A new study by Eunice S. Han, Wellesley College, finds that teachers unions raise study and teacher quality, and that attacks on teachers unions intended to weaken them, are likely to have detrimental effects.
From the conclusion
This study examines the relation between teachers unions and teacher turnover and assesses union effects on US public schools. The significant contributions of this study to literature include the provision of a theoretical framework of unions’ roles in both voluntary and involuntary teacher turnover, the diverse measurements of unionism from all 50 US states, the controls for various district-specific and teacher-specific demographics available from district-teacher matched data, and the use of panel data.
A simple two-period job matching model with positive renegotiation costs predicts that teachers unions raise the dismissal of low-quality teachers because higher wages give districts a greater incentive to select high-quality teachers but lower the attrition of high-quality teachers, as they negotiate higher wages for teachers. The unique district-teacher matched panel data enable me to utilize the within-state and within-district variation of unionism and instrumental variable regressions to identify the union effects on the educational system.

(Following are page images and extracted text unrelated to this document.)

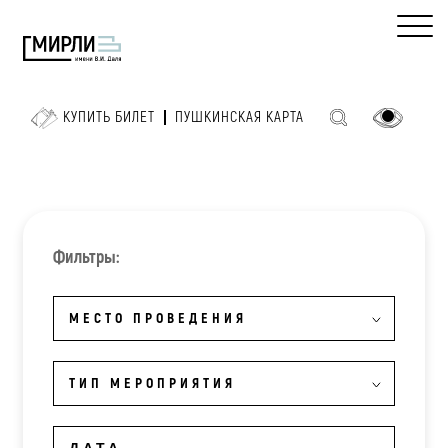
КУПИТЬ БИЛЕТ
ПУШКИНСКАЯ КАРТА
Фильтры:
МЕСТО ПРОВЕДЕНИЯ
ТИП МЕРОПРИЯТИЯ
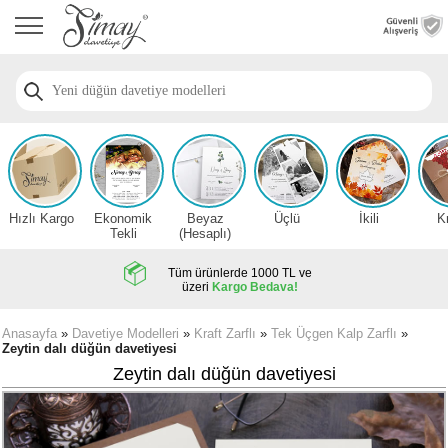
Anasayfa
Düğün
Davetiye
Modelleri
Nişan
Davetiye
Modelleri
Hızlı Kargo
Ekonomik
Beyaz
Üçlü
İkili
K
Sünnet
Tekli
(Hesaplı)
Davetiye
Modelleri
Tüm ürünlerde 1000 TL ve
üzeri
Kargo Bedava!
2026
Düğün
Anasayfa
»
Davetiye Modelleri
»
Kraft Zarflı
»
Tek Üçgen Kalp Zarflı
»
Zeytin dalı düğün davetiyesi
Davetiye
Örnekleri
Zeytin dalı düğün davetiyesi
Zarfsız,
Hesaplı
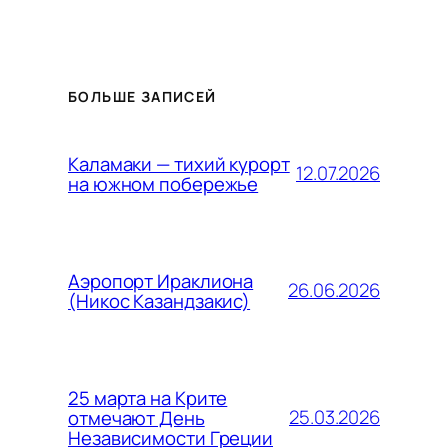
БОЛЬШЕ ЗАПИСЕЙ
Каламаки — тихий курорт
12.07.2026
на южном побережье
Аэропорт Ираклиона
26.06.2026
(Никос Казандзакис)
25 марта на Крите
25.03.2026
отмечают День
Независимости Греции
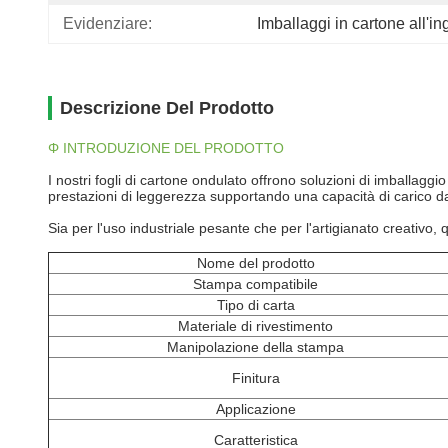
Evidenziare:
Imballaggi in cartone all'i
Descrizione Del Prodotto
Φ INTRODUZIONE DEL PRODOTTO
I nostri fogli di cartone ondulato offrono soluzioni di imballaggio
prestazioni di leggerezza supportando una capacità di carico da 5 
Sia per l'uso industriale pesante che per l'artigianato creativo, q
Nome del prodotto
Stampa compatibile
Tipo di carta
Materiale di rivestimento
Manipolazione della stampa
Finitura
Applicazione
Caratteristica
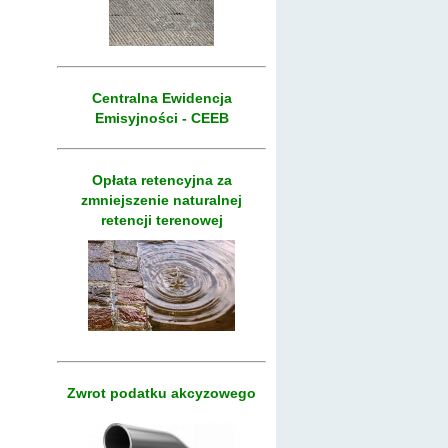
Centralna Ewidencja
Emisyjności - CEEB
Opłata retencyjna za
zmniejszenie naturalnej
retencji terenowej
Zwrot podatku akcyzowego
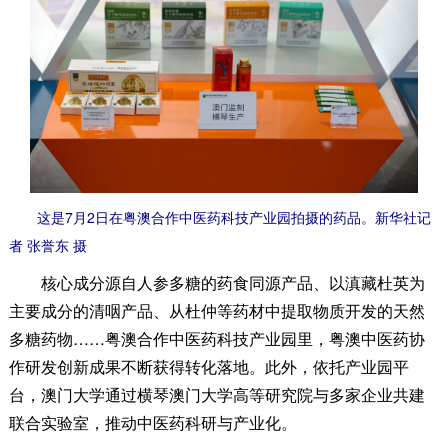
这是7月2日在粤澳合作中医药科技产业园拍摄的药品。新华社记
者 张誉东 摄
核心成分源自人参多糖的药食同源产品、以滇藏杜英为
主要成分的清咽产品、从杜仲等药材中提取物质开发的天然
多糖药物……粤澳合作中医药科技产业园里，粤澳中医药协
作研发创新成果不断获得转化落地。此外，依托产业园平
台，澳门大学通过横琴澳门大学高等研究院与多家企业共建
联合实验室，推动中医药科研与产业化。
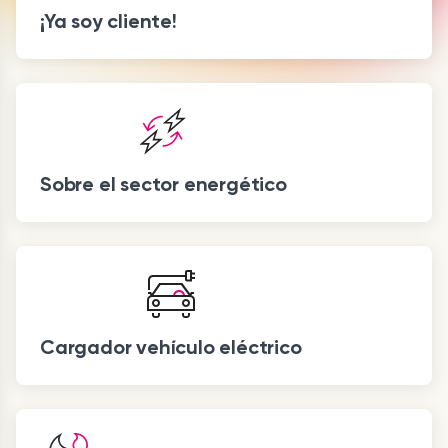
¡Ya soy cliente!
Sobre el sector energético
Cargador vehículo eléctrico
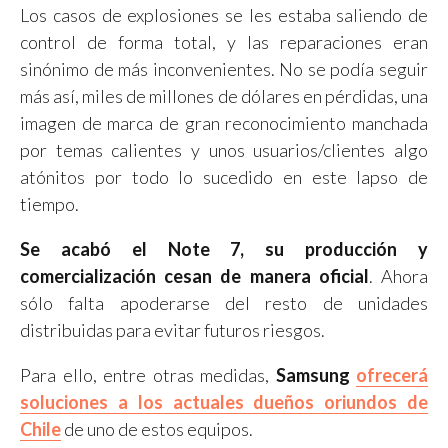
Los casos de explosiones se les estaba saliendo de
control de forma total, y las reparaciones eran
sinónimo de más inconvenientes. No se podía seguir
más así, miles de millones de dólares en pérdidas, una
imagen de marca de gran reconocimiento manchada
por temas calientes y unos usuarios/clientes algo
atónitos por todo lo sucedido en este lapso de
tiempo.
Se acabó el Note 7, su producción y
comercialización cesan de manera oficial
. Ahora
sólo falta apoderarse del resto de unidades
distribuidas para evitar futuros riesgos.
Para ello, entre otras medidas,
Samsung
ofrecerá
soluciones a los actuales dueños oriundos de
Chile
de uno de estos equipos.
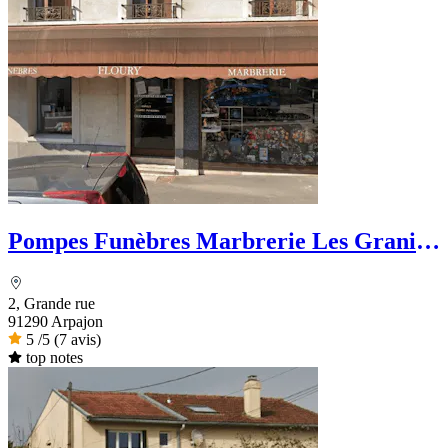
Pompes Funèbres Marbrerie Les Granits
Floury
2, Grande rue
91290 Arpajon
5
/5
(7 avis)
top notes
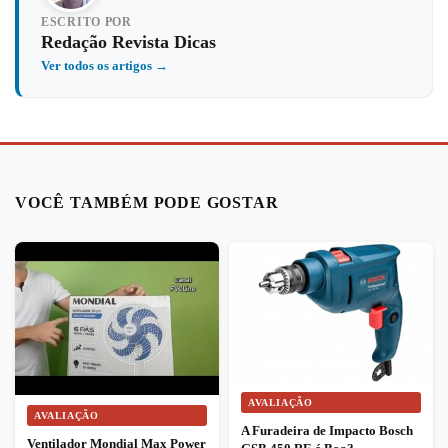
ESCRITO POR
Redação Revista Dicas
Ver todos os artigos →
VOCÊ TAMBÉM PODE GOSTAR
AVALIAÇÃO
AVALIAÇÃO
A Furadeira de Impacto Bosch
Ventilador Mondial Max Power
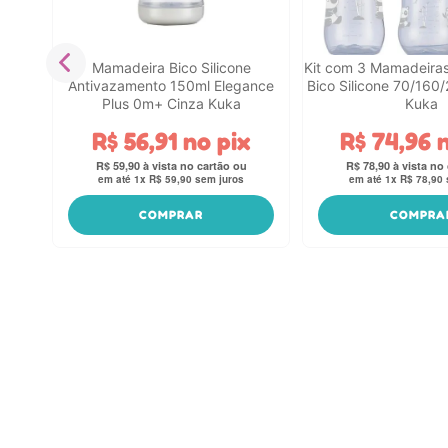
Mamadeira Bico Silicone
Kit com 3 Mamadeiras
x
Antivazamento 150ml Elegance
Bico Silicone 70/160
Plus 0m+ Cinza Kuka
Kuka
R$
56
,
91
no pix
R$
74
,
96
n
R$
59
,
90
R$
78
,
90
em até
1
x
R$
59
,
90
sem juros
em até
1
x
R$
78
,
90
COMPRAR
COMPRA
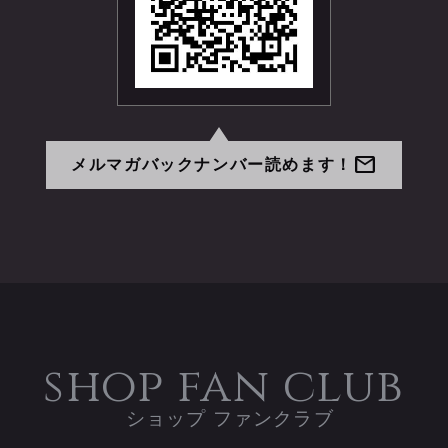
mail
メルマガバックナンバー読めます！
shop fan club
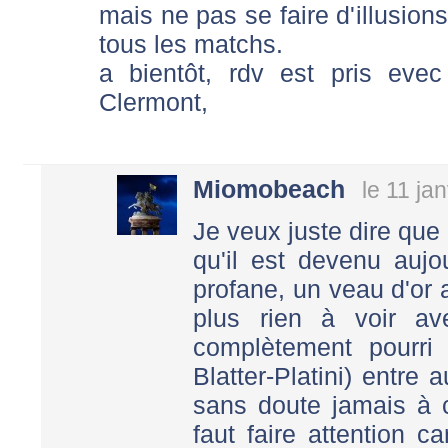
mais ne pas se faire d'illusion
tous les matchs.
a bientôt, rdv est pris ev
Clermont,
Miomobeach
le 11 ja
Je veux juste dire que 
qu'il est devenu aujo
profane, un veau d'or 
plus rien à voir av
complètement pourri p
Blatter-Platini) entre
sans doute jamais à c
faut faire attention 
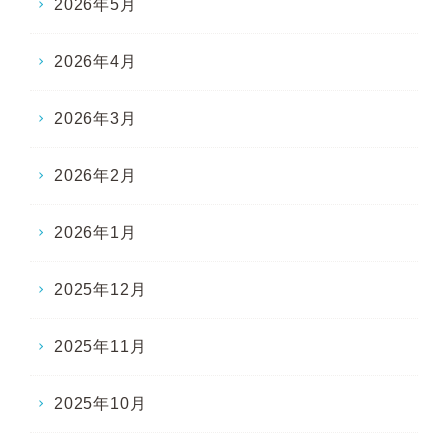
2026年5月
2026年4月
2026年3月
2026年2月
2026年1月
2025年12月
2025年11月
2025年10月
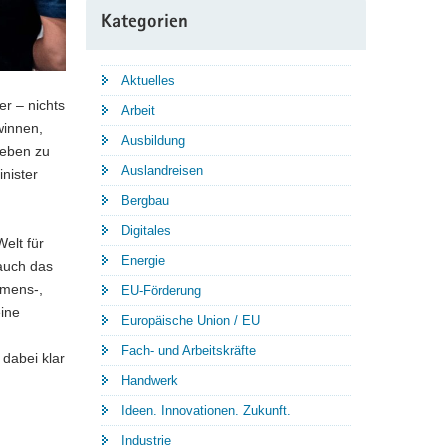
Kategorien
Aktuelles
er – nichts
Arbeit
winnen,
Ausbildung
heben zu
Auslandreisen
nister
Bergbau
Digitales
elt für
Energie
 auch das
hmens-,
EU-Förderung
eine
Europäische Union / EU
e
Fach- und Arbeitskräfte
dabei klar
Handwerk
Ideen. Innovationen. Zukunft.
Industrie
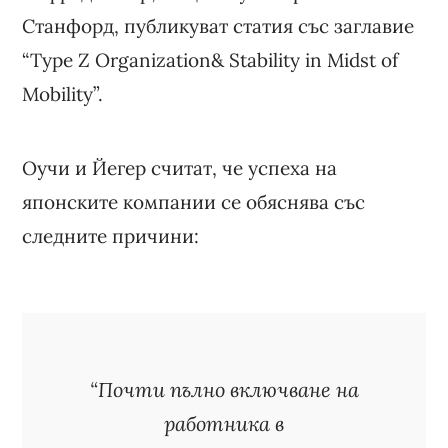
Станфорд, публикуват статия със заглавие
“Type Z Organization& Stability in Midst of
Mobility”.
Оучи и Йегер считат, че успеха на
японските компании се обяснява със
следните причини:
“Почти пълно включване на
работника в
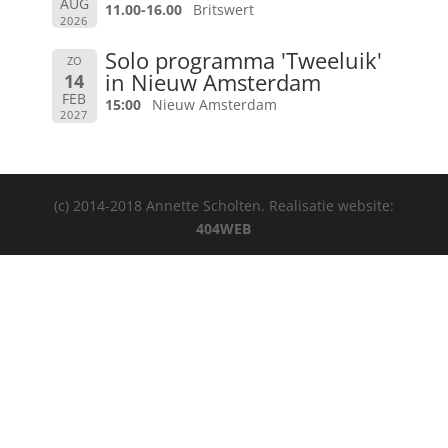
AUG
11.00-16.00
Britswert
2026
Solo programma 'Tweeluik'
ZO
in Nieuw Amsterdam
14
FEB
15:00
Nieuw Amsterdam
2027
(c) 2014-2018 Annette Scholten. Realisatie website:
404WEB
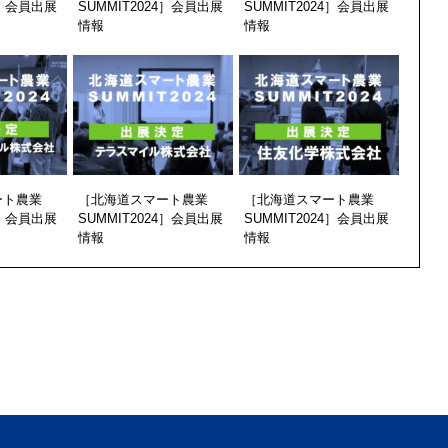
4］会員出展
SUMMIT2024］会員出展
SUMMIT2024］会員出展
情報
情報
ート農業
［北海道スマート農業
［北海道スマート農業
4］会員出展
SUMMIT2024］会員出展
SUMMIT2024］会員出展
情報
情報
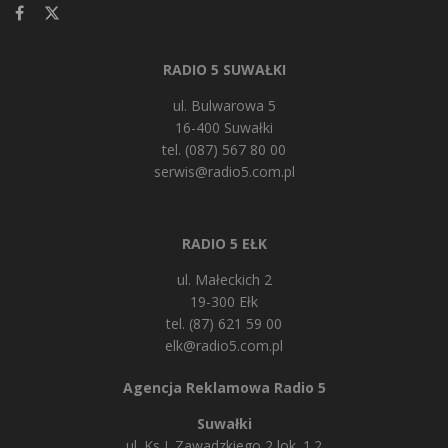
RADIO 5 SUWAŁKI
ul. Bulwarowa 5
16-400 Suwałki
tel. (087) 567 80 00
serwis@radio5.com.pl
RADIO 5 EŁK
ul. Małeckich 2
19-300 Ełk
tel. (87) 621 59 00
elk@radio5.com.pl
Agencja Reklamowa Radio 5
Suwałki
ul. Ks J. Zawadzkiego 2 lok. 1.2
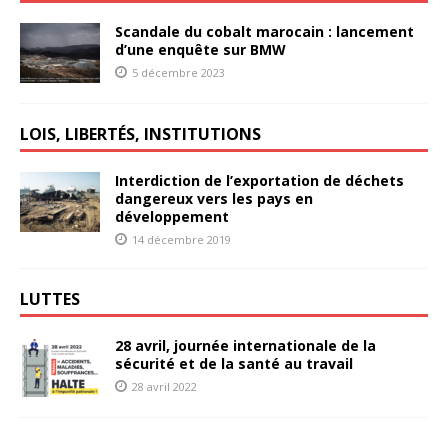
Scandale du cobalt marocain : lancement
d’une enquête sur BMW
5 décembre 2023
LOIS, LIBERTÉS, INSTITUTIONS
Interdiction de l’exportation de déchets
dangereux vers les pays en
développement
14 décembre 2019
LUTTES
28 avril, journée internationale de la
sécurité et de la santé au travail
28 avril 2022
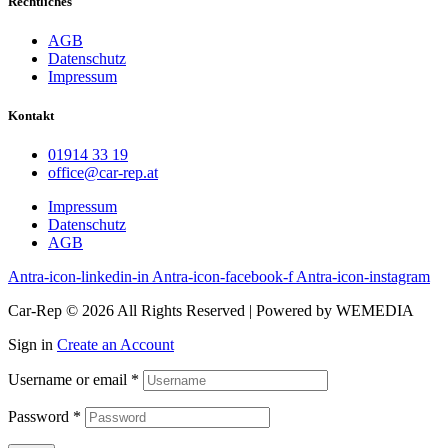
Rechtliches
AGB
Datenschutz
Impressum
Kontakt
01914 33 19
office@car-rep.at
Impressum
Datenschutz
AGB
Antra-icon-linkedin-in
Antra-icon-facebook-f
Antra-icon-instagram
Car-Rep © 2026 All Rights Reserved | Powered by WEMEDIA
Sign in
Create an Account
Username or email
*
Password
*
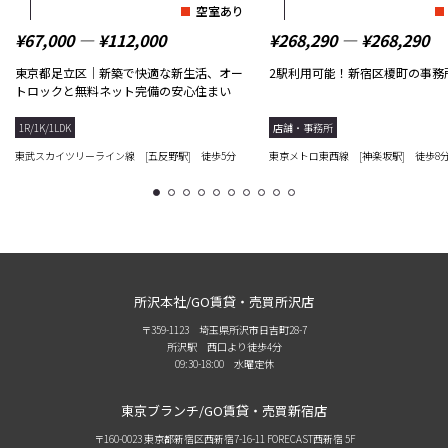
空室あり
¥67,000 ― ¥112,000
¥268,290 ― ¥268,290
東京都足立区｜新築で快適な新生活、オー
2駅利用可能！新宿区榎町の事務
トロックと無料ネット完備の安心住まい
1R/1K/1LDK
店舗・事務所
東武スカイツリーライン線 [五反野駅] 徒歩5分
東京メトロ東西線 [神楽坂駅] 徒歩8
1
2
3
4
5
6
7
8
9
10
所沢本社/GO賃貸・売買所沢店
〒359-1123 埼玉県所沢市日吉町28-7
所沢駅 西口より徒歩4分
09:30-18:00 水曜定休
東京ブランチ/GO賃貸・売買新宿店
〒160-0023 東京都新宿区西新宿7-16-11 FORECAST西新宿 5F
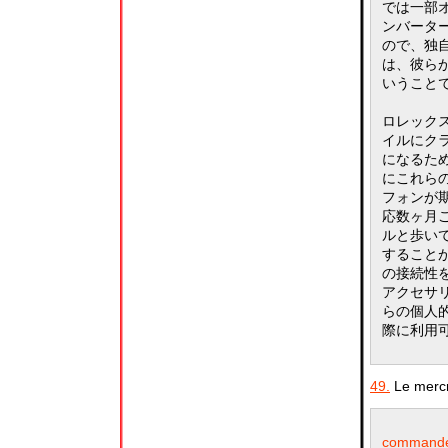
では一部
ンバータ
ので、独
は、彼ら
いうことで
ロレック
イルにクラ
になるた
にこれらの
フォンが
応数ヶ月
ルと歩い
することが
の接続性
アクセサ
らの個人的
際に利用
49.
Le mercr
commander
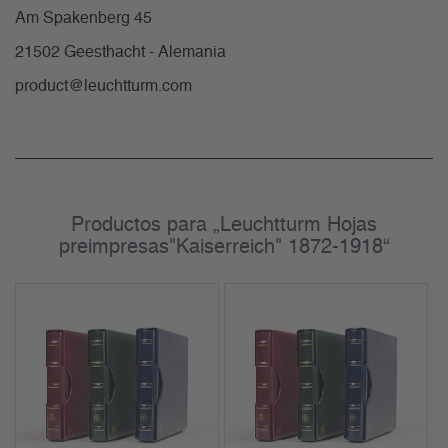
Am Spakenberg 45
21502 Geesthacht - Alemania
product@leuchtturm.com
Productos para „Leuchtturm Hojas
preimpresas"Kaiserreich" 1872-1918“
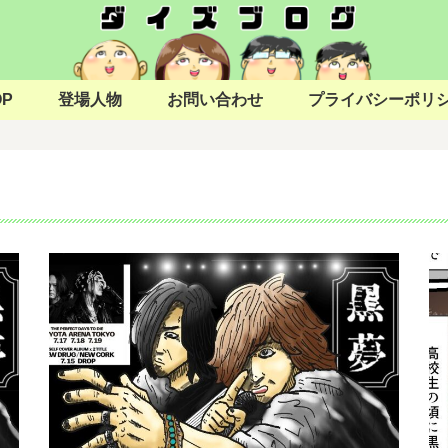
OP
登場人物
お問い合わせ
プライバシーポリ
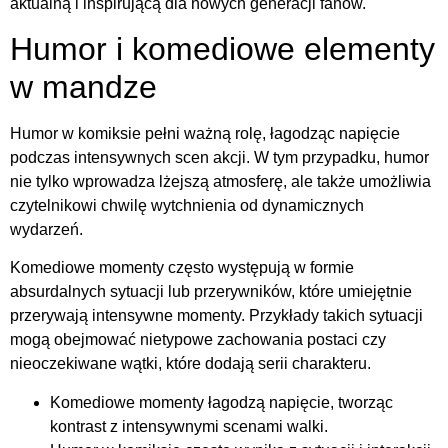
aktualną i inspirującą dla nowych generacji fanów.
Humor i komediowe elementy
w mandze
Humor w komiksie pełni ważną rolę, łagodząc napięcie
podczas intensywnych scen akcji. W tym przypadku, humor
nie tylko wprowadza lżejszą atmosferę, ale także umożliwia
czytelnikowi chwilę wytchnienia od dynamicznych
wydarzeń.
Komediowe momenty często występują w formie
absurdalnych sytuacji lub przerywników, które umiejętnie
przerywają intensywne momenty. Przykłady takich sytuacji
mogą obejmować nietypowe zachowania postaci czy
nieoczekiwane wątki, które dodają serii charakteru.
Komediowe momenty łagodzą napięcie, tworząc
kontrast z intensywnymi scenami walki.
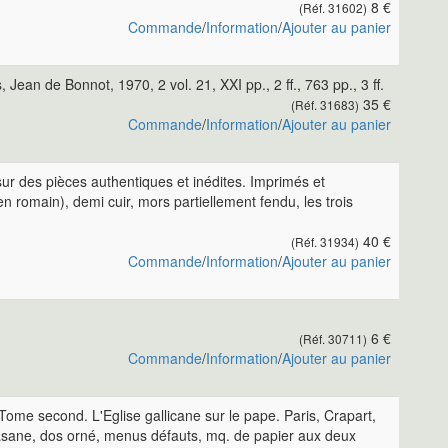
8 €
(Réf. 31602)
Commande
/
Information
/
Ajouter au panier
an de Bonnot, 1970, 2 vol. 21, XXI pp., 2 ff., 763 pp., 3 ff.
35 €
(Réf. 31683)
Commande
/
Information
/
Ajouter au panier
sur des pièces authentiques et inédites. Imprimés et
 romain), demi cuir, mors partiellement fendu, les trois
40 €
(Réf. 31934)
Commande
/
Information
/
Ajouter au panier
6 €
(Réf. 30711)
Commande
/
Information
/
Ajouter au panier
 Tome second. L'Eglise gallicane sur le pape. Paris, Crapart,
i basane, dos orné, menus défauts, mq. de papier aux deux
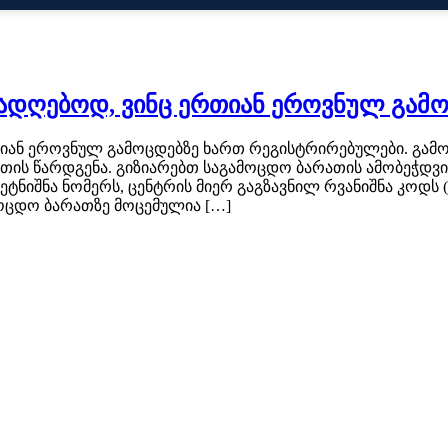
რადღებოდ, ვინც ერთიან ეროვნულ გამ
თიან ეროვნულ გამოცდებზე ხართ რეგისტრირებულები. გამ
 წარდგენა. გიზიარებთ საგამოცდო ბარათის ამობეჭდვის დე
ნიშნა ნომერს, ცენტრის მიერ გაგზავნილ რვანიშნა კოდს 
მოცდო ბარათზე მოცემულია […]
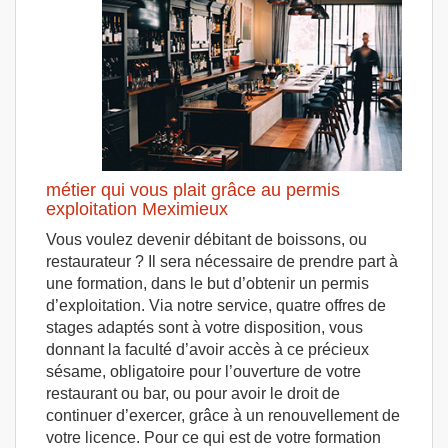
métier qui vous plait grâce au permis
exploitation Meximieux
Vous voulez devenir débitant de boissons, ou
restaurateur ? Il sera nécessaire de prendre part à
une formation, dans le but d’obtenir un permis
d’exploitation. Via notre service, quatre offres de
stages adaptés sont à votre disposition, vous
donnant la faculté d’avoir accès à ce précieux
sésame, obligatoire pour l’ouverture de votre
restaurant ou bar, ou pour avoir le droit de
continuer d’exercer, grâce à un renouvellement de
votre licence. Pour ce qui est de votre formation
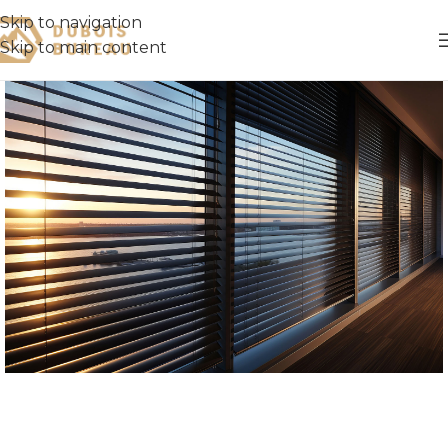
Skip to navigation
Skip to main content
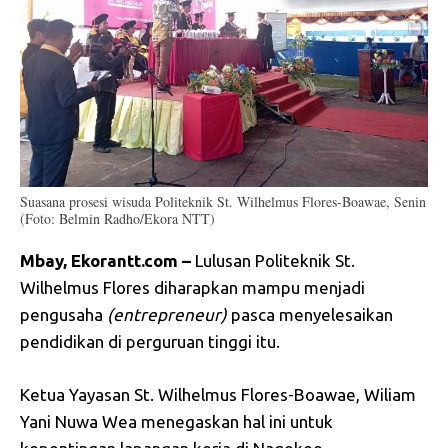
Suasana prosesi wisuda Politeknik St. Wilhelmus Flores-Boawae, Senin
(Foto: Belmin Radho/Ekora NTT)
Mbay, Ekorantt.com –
Lulusan Politeknik St.
Wilhelmus Flores diharapkan mampu menjadi
pengusaha
(entrepreneur)
pasca menyelesaikan
pendidikan di perguruan tinggi itu.
Ketua Yayasan St. Wilhelmus Flores-Boawae, Wiliam
Yani Nuwa Wea menegaskan hal ini untuk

The empirical evidence confirms these predictions. I find that districts with strong unionism dismiss more underperforming teachers and have lower teacher attrition than districts with weak unionism.
Through the dynamics of teacher turnover, unions ultimately raise teacher quality, as unionized districts can better retain good teachers and dismiss more underperforming teachers. Two pieces of empirical evidence support this hypothesis: districts with strong unionism have more teachers with stronger qualifications and lower dropout rates than districts with weak unionism. I also find that the recent legal change weakening unionism in four states affects the teacher turnover pattern and teacher quality negatively, confirming unions’ positive role in the US educational system.
This research, therefore, suggests that restricting the legal boundary for unions’ activities may not be the appropriate approach in improving educational outcomes. Rather, promoting union-friendly environments may create more encouraging economic conditions for teachers and provide districts with incentives to select better teachers, eventually raising teacher quality.